Remarking that there was so much happening in the central banking space that was giving rise to worries about blockchain and crypto assets, for instance, Mckenzie said that banks were now even exploring their own digital money although blockchain still remained a concern. Nur Fazlim said that disruption happens when the environment is conducive to it; adopting a ‘sandbox’ environment was therefore a good initiative by the regulators to support industry against the disruption of the financial system. “What we don’t want is novel technology that is not supported or approved by regulators,” she said. “Regulators are now enhancing themselves and providing avenues for the disruption.”
How has this impacted the evolving roles and responsibilities or scope of work of today’s risk and compliance professionals? Saada said that there were now more tools to help. “With the different tools, you have more tools now to present,” she said. “Chief Risk Officers now have the data and nice-looking dashboards that pinpoint in a simple, visual way, to the CEO and board of directors when things are bad or good. You also have a great variety of choices now. It will simplify your life, so you need to embrace it. You need to take the personal step of being aware of these tools. It’s a change; it’s difficult but you need to embrace the risk management mindset of which tool will help you do your work.”
It’s tough to keep up; but one approach may be closer public-private collaboration. The SEACEN Centre engages its members such as bodies like central banks and monetary authorities together with private sector companies, in its efforts to share knowledge about what they are doing. “We also engage with the private sector to provide resource persons to share the work they are doing in these new areas,” Mckenzie said. “More specifically, in the area of cybersecurity, for example, there is a lot of public-private collaboration. The authorities are working with the private sector to come up with solutions for better compliance.”

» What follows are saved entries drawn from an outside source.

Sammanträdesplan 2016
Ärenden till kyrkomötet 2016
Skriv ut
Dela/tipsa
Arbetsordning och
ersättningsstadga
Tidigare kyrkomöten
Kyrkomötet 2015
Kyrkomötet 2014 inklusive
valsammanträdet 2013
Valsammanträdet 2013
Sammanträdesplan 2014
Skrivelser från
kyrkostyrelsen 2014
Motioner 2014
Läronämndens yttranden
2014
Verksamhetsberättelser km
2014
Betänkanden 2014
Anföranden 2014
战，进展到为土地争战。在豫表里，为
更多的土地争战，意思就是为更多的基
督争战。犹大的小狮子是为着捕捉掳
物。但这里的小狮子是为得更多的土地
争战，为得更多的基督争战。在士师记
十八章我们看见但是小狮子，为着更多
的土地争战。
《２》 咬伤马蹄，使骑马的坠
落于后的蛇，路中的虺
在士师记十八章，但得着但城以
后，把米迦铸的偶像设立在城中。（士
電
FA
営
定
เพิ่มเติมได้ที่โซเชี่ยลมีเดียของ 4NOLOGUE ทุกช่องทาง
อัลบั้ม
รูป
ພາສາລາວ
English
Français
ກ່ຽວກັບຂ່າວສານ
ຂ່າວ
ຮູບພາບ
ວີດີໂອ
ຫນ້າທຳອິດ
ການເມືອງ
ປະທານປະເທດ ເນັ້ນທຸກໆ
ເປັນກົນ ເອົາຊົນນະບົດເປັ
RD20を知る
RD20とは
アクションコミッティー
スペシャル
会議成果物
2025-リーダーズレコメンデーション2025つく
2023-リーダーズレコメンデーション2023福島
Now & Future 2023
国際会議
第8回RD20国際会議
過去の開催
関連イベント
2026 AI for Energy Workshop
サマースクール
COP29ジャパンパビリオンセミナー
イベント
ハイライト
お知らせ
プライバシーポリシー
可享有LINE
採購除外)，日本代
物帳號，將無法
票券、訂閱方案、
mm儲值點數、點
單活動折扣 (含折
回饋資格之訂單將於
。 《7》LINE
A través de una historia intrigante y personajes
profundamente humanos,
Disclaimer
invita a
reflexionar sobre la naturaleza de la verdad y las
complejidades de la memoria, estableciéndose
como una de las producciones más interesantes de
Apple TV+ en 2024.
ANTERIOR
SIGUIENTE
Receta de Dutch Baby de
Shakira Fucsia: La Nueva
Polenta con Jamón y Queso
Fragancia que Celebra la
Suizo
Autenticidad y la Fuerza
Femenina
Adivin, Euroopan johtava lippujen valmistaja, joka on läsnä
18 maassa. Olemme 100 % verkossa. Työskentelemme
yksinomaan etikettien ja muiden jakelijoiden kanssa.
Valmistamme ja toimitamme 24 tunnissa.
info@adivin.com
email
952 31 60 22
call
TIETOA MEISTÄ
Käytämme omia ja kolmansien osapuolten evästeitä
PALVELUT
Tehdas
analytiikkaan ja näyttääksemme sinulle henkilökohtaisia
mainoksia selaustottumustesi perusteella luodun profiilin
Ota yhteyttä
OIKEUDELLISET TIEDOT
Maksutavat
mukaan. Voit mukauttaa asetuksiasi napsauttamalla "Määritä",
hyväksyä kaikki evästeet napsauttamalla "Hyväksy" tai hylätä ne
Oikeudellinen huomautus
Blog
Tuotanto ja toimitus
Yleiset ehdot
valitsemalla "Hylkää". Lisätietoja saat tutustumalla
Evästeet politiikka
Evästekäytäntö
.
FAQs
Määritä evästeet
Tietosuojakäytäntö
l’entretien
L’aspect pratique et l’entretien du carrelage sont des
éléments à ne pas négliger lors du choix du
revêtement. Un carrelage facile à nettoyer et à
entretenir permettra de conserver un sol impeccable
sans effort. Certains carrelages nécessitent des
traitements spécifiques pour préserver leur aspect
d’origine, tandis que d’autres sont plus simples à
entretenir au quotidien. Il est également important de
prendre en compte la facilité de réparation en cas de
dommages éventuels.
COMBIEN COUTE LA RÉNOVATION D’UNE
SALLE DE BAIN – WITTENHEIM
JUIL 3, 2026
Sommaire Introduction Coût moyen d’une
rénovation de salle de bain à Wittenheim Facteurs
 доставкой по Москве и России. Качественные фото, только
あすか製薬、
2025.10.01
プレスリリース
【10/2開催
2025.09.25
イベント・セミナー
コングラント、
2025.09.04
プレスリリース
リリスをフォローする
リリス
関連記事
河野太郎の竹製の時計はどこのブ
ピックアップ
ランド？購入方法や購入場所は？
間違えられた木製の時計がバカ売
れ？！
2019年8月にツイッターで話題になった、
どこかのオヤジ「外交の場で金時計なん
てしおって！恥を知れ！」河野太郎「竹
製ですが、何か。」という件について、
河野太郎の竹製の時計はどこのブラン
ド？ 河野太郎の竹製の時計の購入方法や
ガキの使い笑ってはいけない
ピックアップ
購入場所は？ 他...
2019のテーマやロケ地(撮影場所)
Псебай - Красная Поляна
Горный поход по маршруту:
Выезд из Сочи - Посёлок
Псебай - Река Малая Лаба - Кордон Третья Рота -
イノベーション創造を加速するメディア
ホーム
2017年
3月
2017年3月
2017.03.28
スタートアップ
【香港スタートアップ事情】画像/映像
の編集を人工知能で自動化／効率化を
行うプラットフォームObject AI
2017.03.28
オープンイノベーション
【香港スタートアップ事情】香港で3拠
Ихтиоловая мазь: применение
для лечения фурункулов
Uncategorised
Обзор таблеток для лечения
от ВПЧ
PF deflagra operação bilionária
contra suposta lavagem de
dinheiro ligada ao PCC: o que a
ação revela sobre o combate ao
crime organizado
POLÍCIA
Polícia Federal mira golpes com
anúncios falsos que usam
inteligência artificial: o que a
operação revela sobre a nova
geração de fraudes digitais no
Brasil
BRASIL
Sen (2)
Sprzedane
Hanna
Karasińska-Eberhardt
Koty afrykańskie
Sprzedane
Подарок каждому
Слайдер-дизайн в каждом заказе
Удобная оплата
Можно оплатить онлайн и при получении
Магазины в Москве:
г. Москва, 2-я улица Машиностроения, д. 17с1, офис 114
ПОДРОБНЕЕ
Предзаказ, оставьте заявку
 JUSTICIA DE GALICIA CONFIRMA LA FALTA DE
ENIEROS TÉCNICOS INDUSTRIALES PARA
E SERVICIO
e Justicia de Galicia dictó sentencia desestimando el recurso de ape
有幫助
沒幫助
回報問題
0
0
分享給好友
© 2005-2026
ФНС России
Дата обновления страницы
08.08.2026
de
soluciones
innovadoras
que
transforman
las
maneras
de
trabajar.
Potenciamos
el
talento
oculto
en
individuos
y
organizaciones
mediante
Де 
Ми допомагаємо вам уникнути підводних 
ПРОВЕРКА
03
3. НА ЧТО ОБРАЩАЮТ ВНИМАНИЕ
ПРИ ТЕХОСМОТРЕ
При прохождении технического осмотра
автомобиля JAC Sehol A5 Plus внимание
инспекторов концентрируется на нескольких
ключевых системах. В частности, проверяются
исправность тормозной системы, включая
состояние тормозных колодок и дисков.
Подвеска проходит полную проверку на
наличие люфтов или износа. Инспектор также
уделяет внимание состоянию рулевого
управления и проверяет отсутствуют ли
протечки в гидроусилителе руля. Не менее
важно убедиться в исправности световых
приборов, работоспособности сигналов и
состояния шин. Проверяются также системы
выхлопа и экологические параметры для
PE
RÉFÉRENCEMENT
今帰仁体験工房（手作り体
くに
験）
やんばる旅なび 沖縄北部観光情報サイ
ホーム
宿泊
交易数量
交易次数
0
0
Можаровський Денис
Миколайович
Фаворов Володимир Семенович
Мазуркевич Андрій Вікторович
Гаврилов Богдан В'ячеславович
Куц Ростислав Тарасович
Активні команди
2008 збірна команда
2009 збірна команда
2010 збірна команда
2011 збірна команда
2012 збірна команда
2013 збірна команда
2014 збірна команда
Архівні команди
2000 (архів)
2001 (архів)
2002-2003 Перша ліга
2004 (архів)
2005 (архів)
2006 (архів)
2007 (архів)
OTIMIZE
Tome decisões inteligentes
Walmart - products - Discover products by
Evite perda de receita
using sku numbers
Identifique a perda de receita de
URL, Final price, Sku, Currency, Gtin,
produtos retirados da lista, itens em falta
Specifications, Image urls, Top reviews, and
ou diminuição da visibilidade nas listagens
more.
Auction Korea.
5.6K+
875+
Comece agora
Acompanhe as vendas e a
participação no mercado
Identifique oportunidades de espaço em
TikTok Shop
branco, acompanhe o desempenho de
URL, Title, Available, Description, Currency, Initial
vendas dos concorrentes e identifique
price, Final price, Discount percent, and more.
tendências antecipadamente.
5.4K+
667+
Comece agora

In concluding, Nur Fazlim said that overall, industry welcomes disruption because it allows them to lower security and compliance costs without compromising integrity but this brings about new digital risk that was never present before. “Organisations have to take into consideration their capabilities or the lack thereof, because regulation can be slow about keeping up with industry.” Mckenzie said that central banks were proactively upskilling and becoming more aware of new technologies because they want to enhance the regulatory and supervisory process and reduce the burden on regulatory institutions.
“At the same time, they are mindful of the challenges of new technology,” he said. “They worry about things like data privacy, and whether they can acquire the same skills that IT giants like Microsoft can afford but which they cannot pay for – but yes, they are embracing the technology.” Saada pointed out that Covid actually had the effect of hastening the digitising efforts of many companies. “You had to follow, you had to change or you would be left out,” she said. “Now we have the tools; the difference will be how we use them and keep on using them. Uncertainty is inevitable. For each of us, it’s how we need to keep up, what will happen to our roles, and however risk will manifest, we will be ready.”